• Your assignment
Within the entries below, find each line containing the word "после" and copy it.

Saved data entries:
[Start of section]
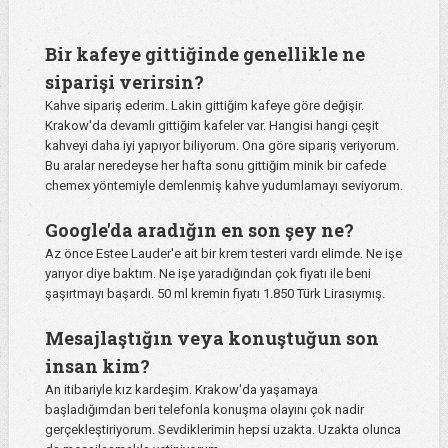
Bir kafeye gittiğinde genellikle ne
siparişi verirsin?
Kahve sipariş ederim. Lakin gittiğim kafeye göre değişir.
Krakow'da devamlı gittiğim kafeler var. Hangisi hangi çeşit
kahveyi daha iyi yapıyor biliyorum. Ona göre sipariş veriyorum.
Bu aralar neredeyse her hafta sonu gittiğim minik bir cafede
chemex yöntemiyle demlenmiş kahve yudumlamayı seviyorum.
Google'da aradığın en son şey ne?
Az önce Estee Lauder'e ait bir krem testeri vardı elimde. Ne işe
yarıyor diye baktım. Ne işe yaradığından çok fiyatı ile beni
şaşırtmayı başardı. 50 ml kremin fiyatı 1.850 Türk Lirasıymış.
Mesajlaştığın veya konuştuğun son
insan kim?
An itibariyle kız kardeşim. Krakow'da yaşamaya
başladığımdan beri telefonla konuşma olayını çok nadir
gerçekleştiriyorum. Sevdiklerimin hepsi uzakta. Uzakta olunca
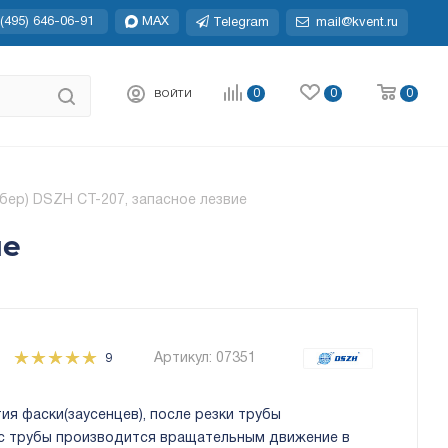
(495) 646-06-91
MAX
Telegram
mail@kvent.ru
0
0
0
ВОЙТИ
ер) DSZH CT-207, запасное лезвие
ие
Артикул:
07351
9
ия фаски(заусенцев), после резки трубы
 с трубы производится вращательным движение в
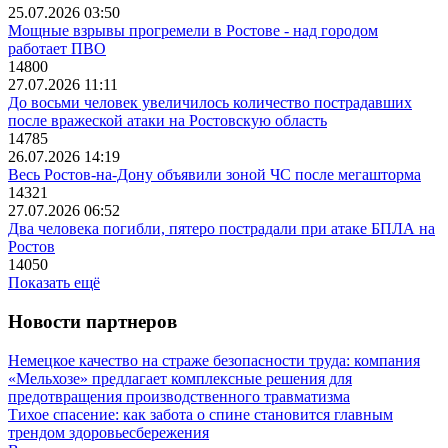
25.07.2026 03:50
Мощные взрывы прогремели в Ростове - над городом
работает ПВО
14800
27.07.2026 11:11
До восьми человек увеличилось количество пострадавших
после вражеской атаки на Ростовскую область
14785
26.07.2026 14:19
Весь Ростов-на-Дону объявили зоной ЧС после мегашторма
14321
27.07.2026 06:52
Два человека погибли, пятеро пострадали при атаке БПЛА на
Ростов
14050
Показать ещё
Новости партнеров
Немецкое качество на страже безопасности труда: компания
«Мельхозе» предлагает комплексные решения для
предотвращения производственного травматизма
Тихое спасение: как забота о спине становится главным
трендом здоровьесбережения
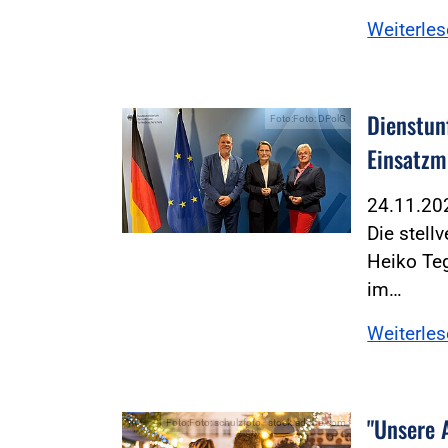
Weiterle
Dienstun
Foto:Foto: DPolG
Einsatzmi
24.11.2
Die stell
Heiko Te
im…
Weiterle
"Unsere 
Foto:Foto: schulzfoto - stock.adobe.com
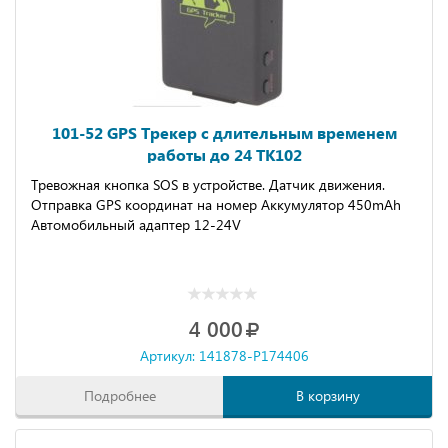
101-52 GPS Трекер с длительным временем
работы до 24 TK102
Тревожная кнопка SOS в устройстве. Датчик движения.
Отправка GPS координат на номер Аккумулятор 450mAh
Автомобильный адаптер 12-24V
4 000
Артикул: 141878-P174406
Подробнее
В корзину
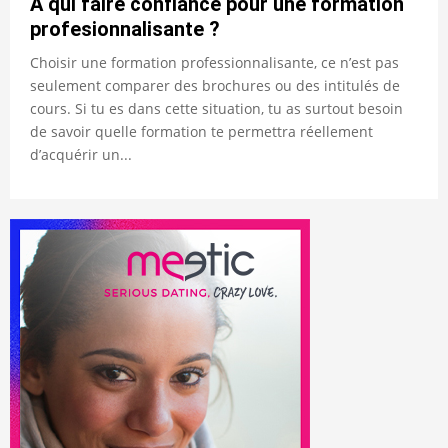
A qui faire confiance pour une formation
profesionnalisante ?
Choisir une formation professionnalisante, ce n’est pas
seulement comparer des brochures ou des intitulés de
cours. Si tu es dans cette situation, tu as surtout besoin
de savoir quelle formation te permettra réellement
d’acquérir un...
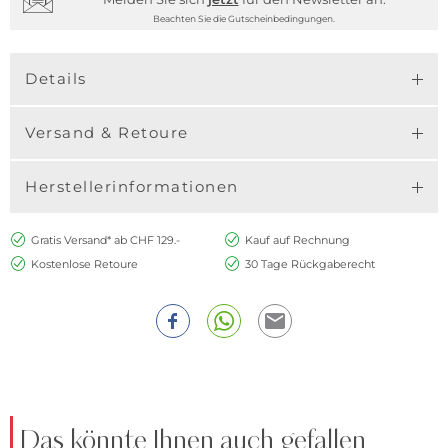
Beachten Sie die Gutscheinbedingungen.
Details
Versand & Retoure
Herstellerinformationen
Gratis Versand* ab CHF 129.-
Kauf auf Rechnung
Kostenlose Retoure
30 Tage Rückgaberecht
Das könnte Ihnen auch gefallen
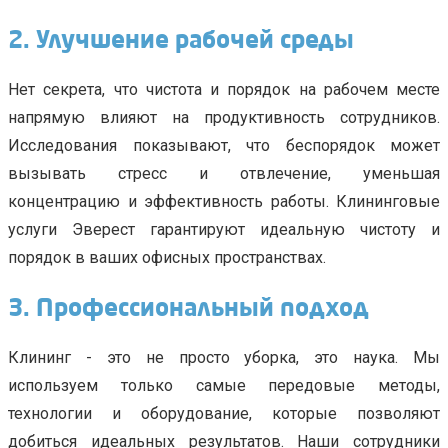
2. Улучшение рабочей среды
Нет секрета, что чистота и порядок на рабочем месте
напрямую влияют на продуктивность сотрудников.
Исследования показывают, что беспорядок может
вызывать стресс и отвлечение, уменьшая
концентрацию и эффективность работы. Клининговые
услуги Эверест гарантируют идеальную чистоту и
порядок в ваших офисных пространствах.
3. Профессиональный подход
Клининг - это не просто уборка, это наука. Мы
используем только самые передовые методы,
технологии и оборудование, которые позволяют
добиться идеальных результатов. Наши сотрудники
[End of section]
• The completed task
ия фаски(заусенцев), после резки трубы
после вражеской атаки на Ростовскую область
Весь Ростов-на-Дону объявили зоной ЧС после мегашторма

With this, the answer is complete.